In Volume IV it was possible to give a résumé of the Laws specifically relating to women and one was sent with each chapter for this volume. The space occupied by the account of the work for the suffrage, however, made it necessary to omit them. It required thousands of words to record the legislation of the last twenty years relating especially to women in some of the States and the large part of it to women in the industries, which they had scarcely entered in 1900. The same is true of child labor. Every State shows a desire for protective legislation. Many Stat< le for mothers' pensions, a modern tendency. About half of the States now have equal guardianship laws. There is a gradual increase in those enlarging the property and business rights of married women. The "age of consent" and the for marriage have been raised in most States where they were too low. In every State for a number of years the large organizations of women have made a determined effort to obtain better laws for women and children and Legislatures have yielded to pressure. In every State as soon as women were enfranchised there was improvement in laws relating to their welfare and that of children.
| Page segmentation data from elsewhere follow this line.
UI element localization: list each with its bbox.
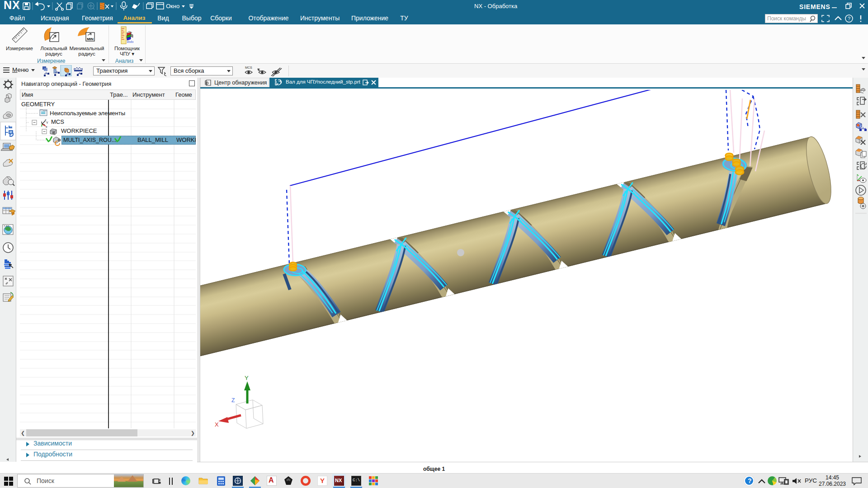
svg-text:?: ?	[848, 16, 850, 21]
svg-text:Окно: Окно	[166, 3, 179, 9]
svg-text:WORKP: WORKP	[176, 136, 196, 143]
svg-text:X: X	[215, 421, 219, 428]
svg-text:MULTI_AXIS_ROU...: MULTI_AXIS_ROU...	[63, 137, 116, 143]
svg-text:MCS: MCS	[51, 118, 64, 125]
svg-text:WORKPIECE: WORKPIECE	[61, 127, 97, 134]
svg-text:MIN: MIN	[87, 37, 94, 41]
svg-text:Y: Y	[46, 121, 48, 124]
svg-text:Y: Y	[245, 375, 249, 381]
svg-text:x: x	[46, 125, 47, 128]
svg-text:MCS: MCS	[245, 66, 252, 69]
svg-text:BALL_MILL: BALL_MILL	[137, 136, 168, 143]
svg-text:Z: Z	[231, 397, 235, 404]
svg-text:Неиспользуемые элементы: Неиспользуемые элементы	[50, 110, 125, 117]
The Federal Woman Suffrage Amendment went into effect in August, 1920, and the following winter there was a greater amount of advanced legislation in the various States than had taken place in the preceding ten years collectively, and the résumé of existing laws that had been prepared for this volume was soon at least partially obsolete in many of them. A brief statement of Office Holding was incorporated but its only value was in showing that in all States this was almost exclusively limited to "electors.” When the Federal Amendment was proclaimed it carried with it eligibility to the offices. In some States it included Jury service but in others it was held that for this special legislation was necessary. In all States the professions and other occupations are open to women the same as to men. In the way of Education every State University admits women, and the vast majority of institutions of learning, except some of a religious character, are co-educational. A few of the large eastern universities still bar their doors but women have all needful opportunities for the higher education. Some professional schools — law, medicine and especially theology — are still closed to women but enough are open to them to satisfy the demand, and the same is true of the technical schools. To meet the lack of space every chapter had to be drastically cut after it was in type. Women now have in a general sense equality of rights, although in every State they have learned or will learn that this is not literally true and that further effort will be required, but now, as never before, they are equipped for accomplishing it. It will be a long time before they have equality of opportunity in the business and political world but for the majority this will not be needed. Women will find, however, that in the home, in club life and in all lines of religious, philanthropic, educational and civic work the possession of a vote has increased their influence and power beyond measure.